Bu arada, Raskolnikov uzak bir şehirde cezaevine girince, Sonya da peşinden gitmiş, onu ziyaret günlerinde ziyaret ederek temiz iç çamaşırı filan getirmeye devam etmiş ve derin bir suskunluk içinde büyük bir aşk yaşamışlardı. Bir yerde okumuştum, Dostoyevski’nin bu romanında mutlak aşkın peşinde koştuğunu. Hatta özel yaşamında da mutlak aşkı aradığını ve hayal kırıklıkları yaşadığını. Neden mutlak aşk peşinde koşmuştu Dostoyevski? Mutlak aşkta aradığı şey neydi? Ben de mi öyleydim ki Raskolnikov ve Sonya’nın aşkı beni bu denli derinden etkilemişti?

Şimdi “Suç ve Ceza”yı okusam kim bilir daha neler bulacaktım ve hangi sahneler kazınacaktı zihnime parça parça. Calvino’ya dönüyorum bunları düşünürken. “Dostoyevski"yi severim” diyor, “çünkü tutarlılıkla, öfkeyle ve ölçüsüzce çarpıtır”. Böyle söyleyince hınzırca gülüyor. “Gogol’ü de severim, çünkü açıkça, kötülükle ve ölçüyle çarpıtır. Hemingway’i severim, çünkü yalınlık, abartısızlık, mutluluk arzusu, hüzün demektir. Stevenson’ı severim, çünkü sanki uçar. Conrad’ı severim, çünkü derin sularda seyreder ve batmaz. Tolstoy’u severim, çünkü kimi zaman ‘hah, şimdi anlıyorum nasıl yaptığını’ duygusuna kapılırım, oysa bir şey anladığım yoktur. Chesterton’ı severim, çünkü Katolik Voltaire olmak istiyordu, ben de komünist Chesterton olmak istiyordum. Kafka’yı severim, çünkü gerçekçidir.”

Böyle devam edip gidiyordu Calvino’nun sevdiği klasikler ve sevme nedenleri. Hatta Jane Austen’ı bile hiç okumadığı halde sevdiğini, var olmasından memnun olduğunu söyleyebiliyordu. Bir insan, bir romanı ya da yazarı niye sever? Bir kitabı okuma ya da okumama nedeni nedir? Bir insanın bir kitapta aradığı şey, onun hayatta aradığı şeye mi denk düşer?

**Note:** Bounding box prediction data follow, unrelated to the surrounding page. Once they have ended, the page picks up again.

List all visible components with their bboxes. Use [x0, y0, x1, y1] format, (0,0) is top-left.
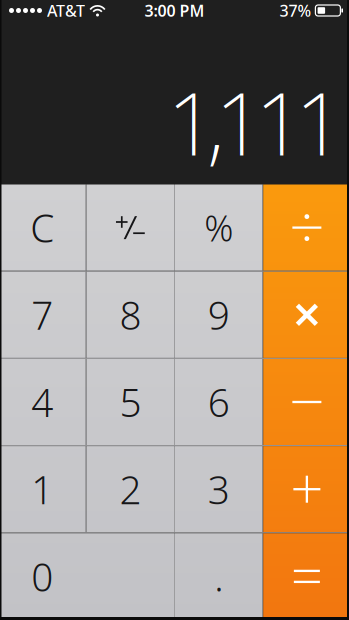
button[interactable]: 2 [87, 446, 174, 532]
button[interactable]: 9 [175, 272, 262, 358]
button[interactable]: Multiply [263, 272, 349, 358]
button[interactable]: 8 [87, 272, 174, 358]
staticText: 9 [208, 289, 230, 340]
button[interactable]: Add [263, 446, 349, 532]
button[interactable]: 5 [87, 359, 174, 445]
button[interactable]: 7 [0, 272, 86, 358]
button[interactable]: Decimal point [175, 533, 262, 620]
staticText: C [30, 202, 54, 253]
staticText: 4 [31, 376, 53, 428]
staticText: 3:00 PM [144, 0, 204, 21]
staticText: 6 [208, 376, 230, 428]
button[interactable]: Plus minus [87, 184, 174, 271]
button[interactable]: Divide [263, 184, 349, 271]
button[interactable]: 4 [0, 359, 86, 445]
button[interactable]: 0 [0, 533, 174, 620]
button[interactable]: 1 [0, 446, 86, 532]
staticText: 2 [119, 464, 141, 515]
staticText: 8 [119, 289, 141, 340]
staticText: 1,111 [167, 64, 344, 180]
staticText: . [214, 551, 223, 602]
staticText: AT&T [47, 0, 85, 21]
button[interactable]: Percent [175, 184, 262, 271]
button[interactable]: Subtract [263, 359, 349, 445]
staticText: 1 [31, 464, 53, 515]
button[interactable]: Equals [263, 533, 349, 620]
staticText: % [204, 204, 233, 252]
staticText: 37% [279, 0, 311, 21]
button[interactable]: 3 [175, 446, 262, 532]
button[interactable]: 6 [175, 359, 262, 445]
staticText: 5 [119, 376, 141, 428]
staticText: 3 [208, 464, 230, 515]
staticText: 0 [31, 551, 53, 602]
button[interactable]: Clear [0, 184, 86, 271]
staticText: 7 [31, 289, 53, 340]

Peki ya, hangi yapıt nasıl klasikleşir? Onda yılların yıpratamadığı şey nedir? Düşünsenize, belki her gün yüzlerce dilde yüzlerce eser yayımlanıyor. Ve yayımlandıktan bir süre sonra, hızla “unutulan eserler kütüphanesi”nde yerlerini almalarına ne demeli? Bir insan, ömrü boyunca kaç kitap okur ve okudukları arasında zihninde ve yaşamında kaç kitap yer etmiştir?

Günümüzde, edebiyatın endüstrileşme çabaları, pazarlama stratejilerini ön plana çıkardı ve okurda kitabın kaldıramayacağı yüksek beklentiler yaratılmaya çalışıldı. Örneğin bir roman çıkıyor ve yapılan söyleşiler, yazılar, televizyon programları bu kitapları ve yazarları öyle bir süslüyor ki o kitabı eleştirel bir bakışla irdelemek önemsizleştirilerek kitap bir pazarlama nesnesine dönüştürülmüş oluyor.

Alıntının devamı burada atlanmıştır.